Maggiori salari riducono le difficoltà di realizzazione ma allo stesso tempo
diminuiscono i profitti. Il livello salariale può modificare la forma del
ciclo, ma non può eliminarlo. Se questo è il caso, una politica di porte
chiuse può avere solo un effetto temporaneo e marginale sulla disoccupazione.
Non esistono interessi economici inerentemente contradditori tra questi due
settori del lavoratore collettivo Europeo. Questa contraddizione emerge solo se
il lavoro è visto come un costo invece di una delle due fonti di ricchezza
(assieme alla natura). Ma questo è il punto di vista del capitale, non del
lavoro. E questa è una reale debolezza delle classi lavoratrici europee, la
tendenza dei suoi leader ad accettare il punto di vista del nemico di classe.
Come sempre, la Destra vince non perché la Destra è forte ma perché la
Sinistra è debole.
Bibliografia
ACCATTATIS, V. (2000), Quale Europa?, Edizioni Punto
Rosso, Milano
CARCHEDI, G. (1977), On The Economic Identification Of
Social Classes, Routledge and Kegan Paul, London
CARCHEDI, G. (1983), Problems In Class Analysis.
Production, Knowledge And The Function Of Capital, Routledge and Kegan
Paul, London
CARCHEDI, G. (1991), Frontiers of Political Economy,
Verso, London
CARCHEDI, G. (2000), Imperialism, dollarization and the
Euro, The Socialist Register, 2002
CARCHEDI, G. (2001), For Another Europe. A Class
Analysis of European Economic Integration, Verso, London
EMMANUEL, A. (1972), Unequal Exchange, Monthly
Review Press
KWAN, C.H. (1999), ’A Yen Bloc in Asia?’, Euro,
46, p. 64.
POULANTZAS, N. (1974), Les Classes Sociales dans le
Capitalisme Aujourd’hui, Éditions du Seuil, Paris, ch. 1, part II.
SABHASRI, C. (1999), ’Euro and Asia: Hope and Fear’, Euro,
46, p. 58
[1] Ciò deriva da
una nozione di relazione dialettica sviluppata in altra sede: (Carchedi, 1991,
Appendix). Marx, come si sa, non ha mai scritto un trattato sulla dialettica e
tanto meno sulla dialettica come metodo di ricerca nelle scienze sociali.
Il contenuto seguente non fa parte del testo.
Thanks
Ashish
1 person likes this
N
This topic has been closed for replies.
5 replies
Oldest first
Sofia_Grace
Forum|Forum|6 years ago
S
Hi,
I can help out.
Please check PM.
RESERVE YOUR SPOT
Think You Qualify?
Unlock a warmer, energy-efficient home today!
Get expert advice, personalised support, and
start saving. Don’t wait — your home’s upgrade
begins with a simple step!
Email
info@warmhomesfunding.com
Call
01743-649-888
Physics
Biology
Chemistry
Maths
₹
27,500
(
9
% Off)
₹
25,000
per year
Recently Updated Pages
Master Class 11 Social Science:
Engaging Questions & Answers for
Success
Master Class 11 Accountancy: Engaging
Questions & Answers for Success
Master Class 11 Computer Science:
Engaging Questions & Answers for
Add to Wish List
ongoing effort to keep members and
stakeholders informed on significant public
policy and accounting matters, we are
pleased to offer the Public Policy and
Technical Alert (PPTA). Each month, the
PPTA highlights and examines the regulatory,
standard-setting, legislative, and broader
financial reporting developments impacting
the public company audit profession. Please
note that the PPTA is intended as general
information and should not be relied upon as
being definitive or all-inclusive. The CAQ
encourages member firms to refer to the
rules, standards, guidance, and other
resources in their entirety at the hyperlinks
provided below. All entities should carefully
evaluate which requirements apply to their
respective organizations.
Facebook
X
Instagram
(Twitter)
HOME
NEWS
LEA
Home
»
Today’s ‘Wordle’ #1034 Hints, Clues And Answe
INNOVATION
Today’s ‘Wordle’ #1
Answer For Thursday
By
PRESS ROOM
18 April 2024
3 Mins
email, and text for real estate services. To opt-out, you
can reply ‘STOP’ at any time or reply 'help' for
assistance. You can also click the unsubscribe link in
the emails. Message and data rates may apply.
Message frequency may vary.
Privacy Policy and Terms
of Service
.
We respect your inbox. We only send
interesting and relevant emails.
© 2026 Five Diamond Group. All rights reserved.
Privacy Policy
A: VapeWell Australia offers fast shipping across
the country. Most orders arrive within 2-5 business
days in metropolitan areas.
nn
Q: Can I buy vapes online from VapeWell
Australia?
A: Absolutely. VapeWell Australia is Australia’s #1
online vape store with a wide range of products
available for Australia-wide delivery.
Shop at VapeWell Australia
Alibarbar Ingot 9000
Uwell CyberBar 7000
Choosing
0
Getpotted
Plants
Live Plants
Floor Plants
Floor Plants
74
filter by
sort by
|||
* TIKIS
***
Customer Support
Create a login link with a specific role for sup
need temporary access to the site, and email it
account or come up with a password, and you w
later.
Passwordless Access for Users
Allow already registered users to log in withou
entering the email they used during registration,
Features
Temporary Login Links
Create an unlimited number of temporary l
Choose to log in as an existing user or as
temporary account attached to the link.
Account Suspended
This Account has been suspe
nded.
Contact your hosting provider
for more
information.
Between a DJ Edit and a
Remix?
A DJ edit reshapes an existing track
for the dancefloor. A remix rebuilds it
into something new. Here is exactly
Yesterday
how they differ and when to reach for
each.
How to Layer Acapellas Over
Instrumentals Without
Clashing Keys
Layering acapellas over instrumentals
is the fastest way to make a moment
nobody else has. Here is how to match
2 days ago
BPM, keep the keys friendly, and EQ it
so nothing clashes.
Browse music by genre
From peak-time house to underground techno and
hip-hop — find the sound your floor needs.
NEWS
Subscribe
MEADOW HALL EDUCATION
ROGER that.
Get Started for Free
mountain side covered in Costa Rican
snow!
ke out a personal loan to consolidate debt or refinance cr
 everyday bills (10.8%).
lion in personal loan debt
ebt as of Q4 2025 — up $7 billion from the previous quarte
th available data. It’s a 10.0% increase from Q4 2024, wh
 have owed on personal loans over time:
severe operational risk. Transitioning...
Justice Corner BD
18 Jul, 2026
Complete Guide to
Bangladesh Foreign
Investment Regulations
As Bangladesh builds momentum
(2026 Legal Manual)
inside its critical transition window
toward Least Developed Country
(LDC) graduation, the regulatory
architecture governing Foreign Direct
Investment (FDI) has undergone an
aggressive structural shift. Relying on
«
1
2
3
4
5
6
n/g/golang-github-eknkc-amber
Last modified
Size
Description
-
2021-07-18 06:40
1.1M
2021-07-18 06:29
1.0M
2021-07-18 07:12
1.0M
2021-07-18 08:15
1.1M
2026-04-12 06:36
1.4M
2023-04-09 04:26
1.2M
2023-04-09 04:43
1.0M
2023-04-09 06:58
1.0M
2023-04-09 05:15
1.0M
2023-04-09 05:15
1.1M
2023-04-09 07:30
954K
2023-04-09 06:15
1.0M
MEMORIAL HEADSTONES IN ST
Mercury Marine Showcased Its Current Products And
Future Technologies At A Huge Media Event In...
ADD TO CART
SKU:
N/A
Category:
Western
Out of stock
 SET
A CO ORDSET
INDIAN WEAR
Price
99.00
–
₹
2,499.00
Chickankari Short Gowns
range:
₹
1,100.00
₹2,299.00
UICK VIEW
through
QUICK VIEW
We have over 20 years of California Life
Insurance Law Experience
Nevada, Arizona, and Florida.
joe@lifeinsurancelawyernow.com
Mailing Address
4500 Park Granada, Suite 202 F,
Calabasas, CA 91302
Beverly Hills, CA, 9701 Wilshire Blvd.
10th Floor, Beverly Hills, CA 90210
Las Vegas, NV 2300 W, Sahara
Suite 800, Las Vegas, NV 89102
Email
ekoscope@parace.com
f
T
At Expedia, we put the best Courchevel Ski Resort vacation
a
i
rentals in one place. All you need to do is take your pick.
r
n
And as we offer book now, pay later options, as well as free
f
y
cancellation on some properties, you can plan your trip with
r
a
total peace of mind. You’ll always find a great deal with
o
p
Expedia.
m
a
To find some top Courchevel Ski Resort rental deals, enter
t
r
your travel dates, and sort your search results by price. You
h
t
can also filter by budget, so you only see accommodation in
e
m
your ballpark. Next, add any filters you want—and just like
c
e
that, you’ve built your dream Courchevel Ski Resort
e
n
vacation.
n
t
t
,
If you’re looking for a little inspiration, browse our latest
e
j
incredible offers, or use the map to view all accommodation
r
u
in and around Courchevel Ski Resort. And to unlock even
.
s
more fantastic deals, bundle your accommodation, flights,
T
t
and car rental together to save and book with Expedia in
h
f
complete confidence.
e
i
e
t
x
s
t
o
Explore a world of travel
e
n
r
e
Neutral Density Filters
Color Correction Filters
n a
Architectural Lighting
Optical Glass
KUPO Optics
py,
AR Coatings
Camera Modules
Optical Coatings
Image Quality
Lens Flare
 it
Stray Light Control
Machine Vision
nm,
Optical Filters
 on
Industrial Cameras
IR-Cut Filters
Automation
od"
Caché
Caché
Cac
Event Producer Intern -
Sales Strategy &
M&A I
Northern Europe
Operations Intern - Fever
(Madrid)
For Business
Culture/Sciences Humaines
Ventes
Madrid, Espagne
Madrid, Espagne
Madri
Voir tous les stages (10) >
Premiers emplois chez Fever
La mia
tesi è che la nozione qui sopra è implicita nelle opere di Marx da cui è
stata estratta.
[2] Per una discussione del processo
decisionale (la cui complessità aumenta nella misura che aumenta l’importanza
delle decisioni) si veda Carchedi, 1991, capitolo 1.
[3] Si veda
Carchedi, 2001, capitolo 8.
[4] In questo contesto, la
differenza tra classe in sé e classe per sé è insufficiente.
[5] La Tavola Rotonda Europea degli Industriali fu fondata nel 1983
da Umberto Agnelli della Fiat, Wisse Dekker della Philips, e Pehr Gyllenhammer
della Volvo.
[6] Accattatis, 2000.
[7] Per una teoria del lavoro mentale e
materiale si veda Carchedi, 1983, 1991.